Case Law Details
Tanveer Ahmed @ Tanveer Vs State of Karnataka (Karnataka High Court)
The Karnataka High Court examined a petition challenging the inclusion of the petitioner’s name in a rowdy sheeter register maintained by the police. The petitioner contended that such inclusion was unwarranted. During the hearing, the State submitted, based on police records, that no criminal cases were currently pending against the petitioner, who is around 62 years old.
The Court reiterated that maintaining a rowdy register in Form No.100 is not a routine or mechanical exercise. It must be based on sufficient and tangible material indicating involvement in acts of rowdyism. The register is required to reflect a continuous record of activities, including criminal cases, complaints, or incidents affecting public order, along with specific details such as case numbers and the status of proceedings. There must also be reasonable grounds to suspect involvement in criminal activities.
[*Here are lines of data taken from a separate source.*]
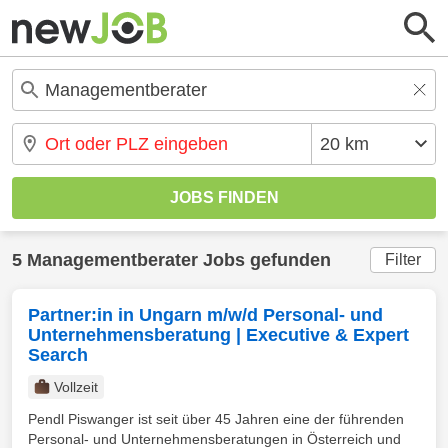
5 Managementberater Jobs gefunden
Filter
Partner:in in Ungarn m/w/d Personal- und
Unternehmensberatung | Executive & Expert
Search
Vollzeit
Pendl Piswanger ist seit über 45 Jahren eine der führenden
Personal- und Unternehmensberatungen in Österreich und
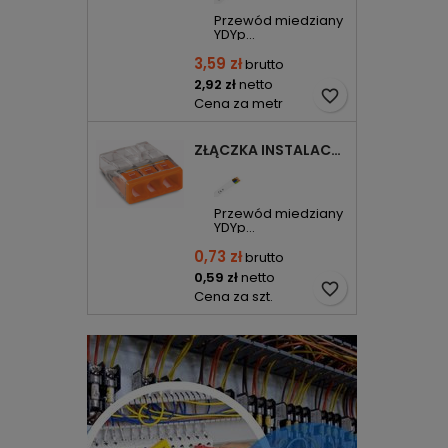
Przewód miedziany
YDYp...
3,59 zł
brutto
2,92 zł
netto
favorite_border
Cena za metr
ZŁĄCZKA INSTALACYJNA 3X COMPACT POMARAŃCZOWA 2273-203 WAGO
Przewód miedziany
YDYp...
0,73 zł
brutto
0,59 zł
netto
favorite_border
Cena za szt.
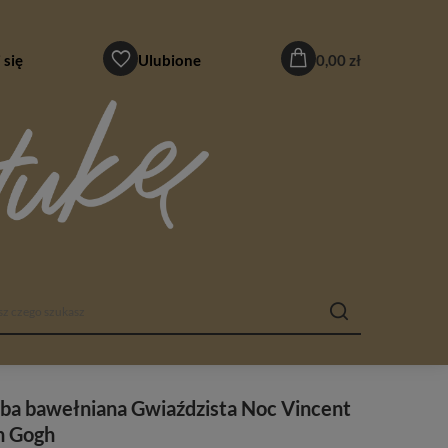
 się
Ulubione
0,00 zł
ba bawełniana Gwiaździsta Noc Vincent
n Gogh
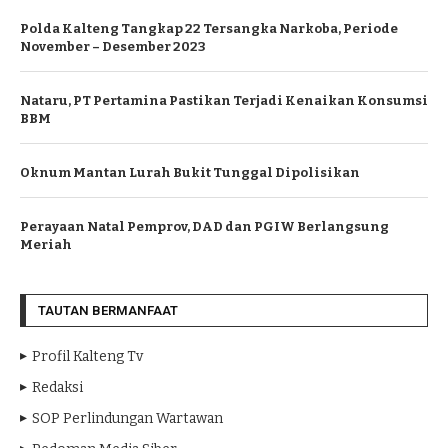
Polda Kalteng Tangkap 22 Tersangka Narkoba, Periode
November – Desember 2023
Nataru, PT Pertamina Pastikan Terjadi Kenaikan Konsumsi
BBM
Oknum Mantan Lurah Bukit Tunggal Dipolisikan
Perayaan Natal Pemprov, DAD dan PGIW Berlangsung
Meriah
TAUTAN BERMANFAAT
Profil Kalteng Tv
Redaksi
SOP Perlindungan Wartawan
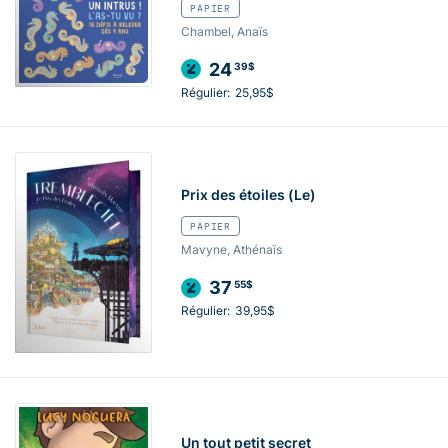
PAPIER
Chambel, Anaïs
24
39$
Régulier:
25,95$
Prix des étoiles (Le)
PAPIER
Mavyne, Athénaïs
37
55$
Régulier:
39,95$
Un tout petit secret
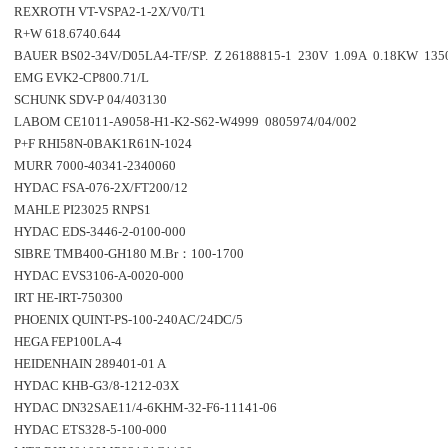
REXROTH VT-VSPA2-1-2X/V0/T1
R+W 618.6740.644
BAUER BS02-34V/D05LA4-TF/SP. Z 26188815-1 230V 1.09A 0.18KW 135
EMG EVK2-CP800.71/L
SCHUNK SDV-P 04/403130
LABOM CE1011-A9058-H1-K2-S62-W4999 0805974/04/002
P+F RHI58N-0BAK1R61N-1024
MURR 7000-40341-2340060
HYDAC FSA-076-2X/FT200/12
MAHLE PI23025 RNPS1
HYDAC EDS-3446-2-0100-000
SIBRE TMB400-GH180 M.Br：100-1700
HYDAC EVS3106-A-0020-000
IRT HE-IRT-750300
PHOENIX QUINT-PS-100-240AC/24DC/5
HEGA FEP100LA-4
HEIDENHAIN 289401-01 A
HYDAC KHB-G3/8-1212-03X
HYDAC DN32SAE11/4-6KHM-32-F6-11141-06
HYDAC ETS328-5-100-000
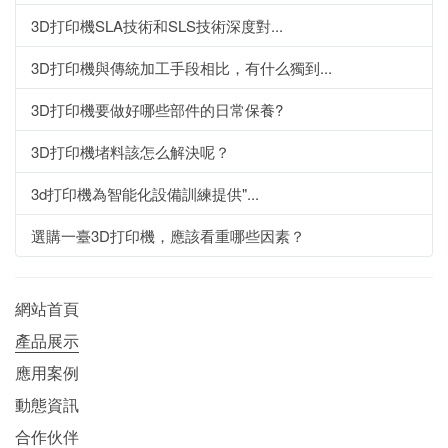
3D打印機SLA技術和SLS技術深度對...
3D打印機與傳統加工手段相比，有什么獨到...
3D打印機要做好哪些部件的日常保養?
3D打印機堵料該怎么解決呢？
3d打印機為智能化設備訓練提供"...
選購一臺3D打印機，應該看重哪些因素？
網站首頁
產品展示
應用案例
動態資訊
合作伙伴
In the present case, the material placed on record did not disclose any instances of criminal conduct or ongoing proceedings against the petitioner. The report submitted before the Court confirmed the absence of any such allegations. Consequently, the Court found that there was no foundational material to justify either the opening or continuation of a rowdy sheet against the petitioner.
The Court held that the inclusion of the petitioner’s name in the rowdy register was unsupported by law and lacked necessary justification. It observed that continuing such an entry without substantiating material would unjustifiably stigmatize the individual and adversely affect his reputation and liberty.
Exercising its jurisdiction under Article 226 of the Constitution, the Court quashed the impugned action. It directed the jurisdictional police authorities to remove the petitioner’s name from the rowdy register and delete his photograph and related particulars from police records.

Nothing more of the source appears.